Australia is betting its future on resource extraction for a growing China, hoping its own economy will expand to support up to twice as many people by mid-century. The folly of this strategy is exposed as China’s manufacturing falters. That lowers the price Beijing will pay for Australia’s export commodities, dashing profit expectations for Aussie industries that have spent billions building export terminals and related infrastructure.
When Resources Minister Martin Ferguson told ABC that “the resources boom is over,” he was uttering an unwelcome truth. The government’s plan is to boost mining rates to make up in volume for what is lost in per-unit price. But a glut in supply will lower commodity prices even more. Unless the nation changes course, Australia is set to suffer the fate of all resource “boom towns.”
Here’s the situation in schematic. As economies in America and Europe stagnate due to high oil prices and too much debt, China’s exports to those countries dry up. Which means China needs less iron ore and coal from Australia.
No one is immune; the world is a system. And the system is undergoing a historic “correction.” Deutsche Bank strategist Jim Reid gave a bracing summary when he suggested the western financial world might be “totally unsustainable.”
If policy makers continue assuming that the ongoing global reset is merely another turning of the business cycle, then we lose whatever opportunity still remains to prevent financial crisis from becoming social crisis.
Unfortunately the idea that growth has limits is still a minority view. After all, in the “real” worlds of politics and economics, growth is essential to creating more jobs and increasing returns on investments. Questioning growth is like arguing against petrol at a Formula One race.
Keynesians believe government stimulus spending will boost employment and consumer spending, thus flipping the economy back to its “normal” expansionary setting. But bailouts and stimulus packages of the past few years have produced only anemic results, and central banks and governments can’t afford much more of the same.
Free-marketers nurture faith that if government spending shrinks, that will liberate private enterprise to grow profits and jobs. Yet countries that implement austerity programs show less economic growth than those whose governments borrow and spend—until the spending spree ends in bond market mayhem.
Neither side wants to acknowledge that its prescription no longer works because that would imply the other side is correct. But maybe both are wrong and growth is simply finished. There are, after all, limits to both resources and debt.

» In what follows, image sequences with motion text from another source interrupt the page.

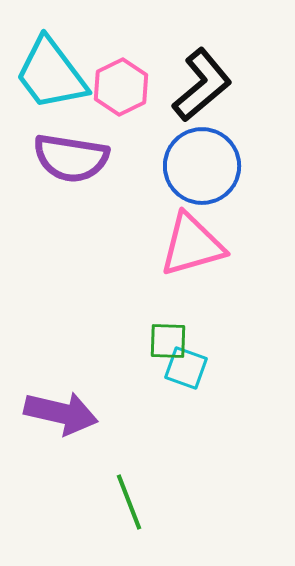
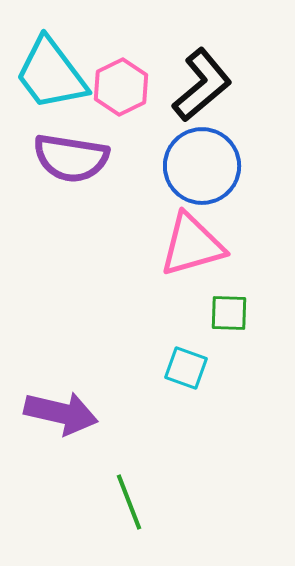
green square: moved 61 px right, 28 px up
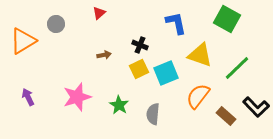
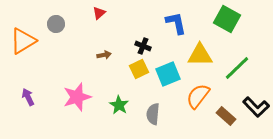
black cross: moved 3 px right, 1 px down
yellow triangle: rotated 20 degrees counterclockwise
cyan square: moved 2 px right, 1 px down
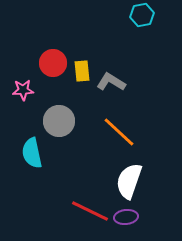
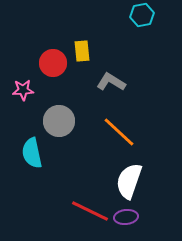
yellow rectangle: moved 20 px up
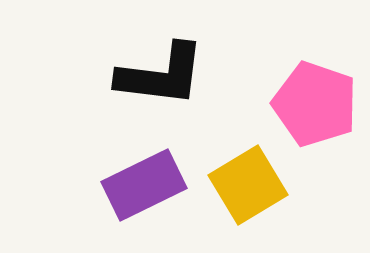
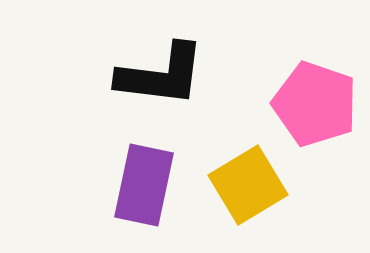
purple rectangle: rotated 52 degrees counterclockwise
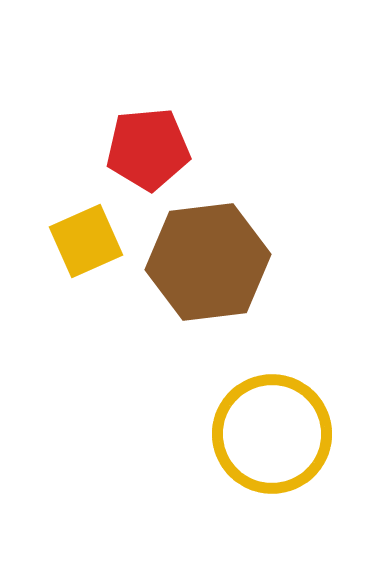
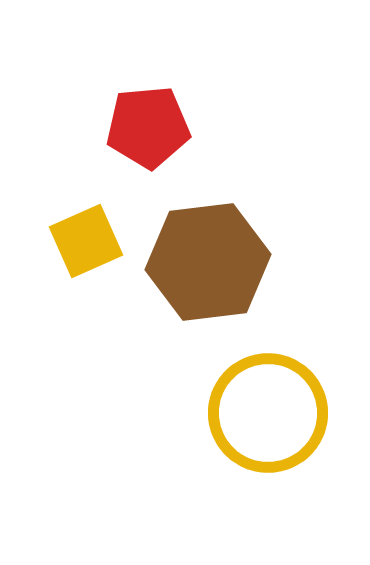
red pentagon: moved 22 px up
yellow circle: moved 4 px left, 21 px up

Admittedly this is scary business. What’s scarier still is the prospect that the economic costs of climate change could deliver the coup de grace to world economic growth sooner rather than later, as droughts and floods intensify worldwide.
There will be life after GDP growth, and if we adapt wisely it doesn’t imply misery. Indeed, if we focus on improving quality of life and protecting the environment rather than aiming to increase quantity of consumption, we could all be happier even as our economy downsizes to fit nature’s limits. But a gentle landing is unlikely absent intelligent policy and hard work.
The alarm bells are ringing. Like Americans, Europeans, and perhaps the Chinese, Australians will soon wake up to find themselves in a post-growth economy. The key questions are: What will we all do then? And, how are we preparing?